> **Assigned task**
Nothing but the lines from the one containing "Institute enables economic" through the last line of the data below should be returned, each copied exactly.

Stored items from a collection
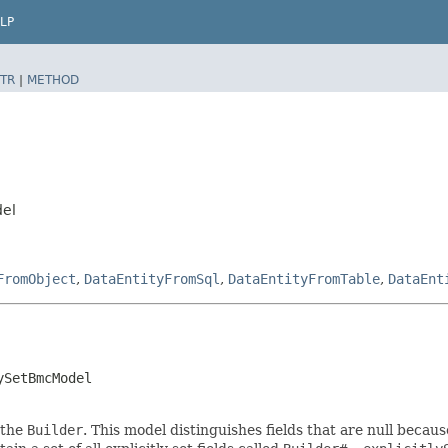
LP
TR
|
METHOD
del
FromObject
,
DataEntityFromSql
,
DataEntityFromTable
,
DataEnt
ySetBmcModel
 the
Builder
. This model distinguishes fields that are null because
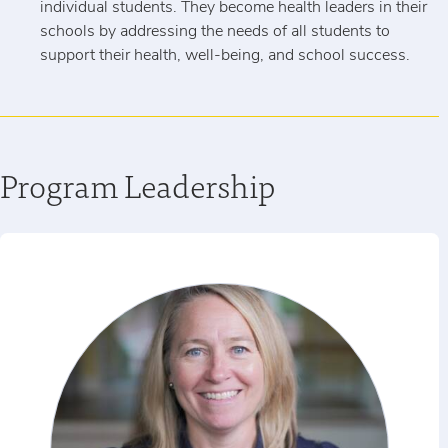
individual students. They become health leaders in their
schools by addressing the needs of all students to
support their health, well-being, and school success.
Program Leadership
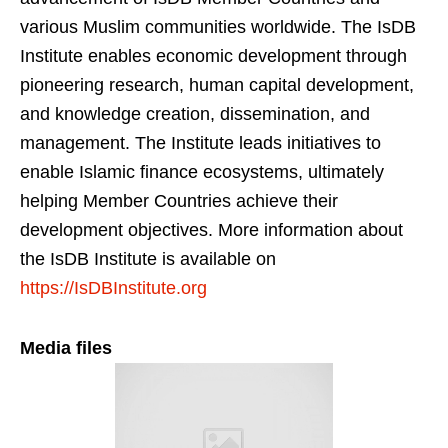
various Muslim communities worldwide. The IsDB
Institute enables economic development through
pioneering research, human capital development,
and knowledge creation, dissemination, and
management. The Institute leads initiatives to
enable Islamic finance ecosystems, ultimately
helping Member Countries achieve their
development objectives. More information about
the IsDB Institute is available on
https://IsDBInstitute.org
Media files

> **Response box**
Institute enables economic development through
pioneering research, human capital development,
and knowledge creation, dissemination, and
management. The Institute leads initiatives to
enable Islamic finance ecosystems, ultimately
helping Member Countries achieve their
development objectives. More information about
the IsDB Institute is available on
https://IsDBInstitute.org
Media files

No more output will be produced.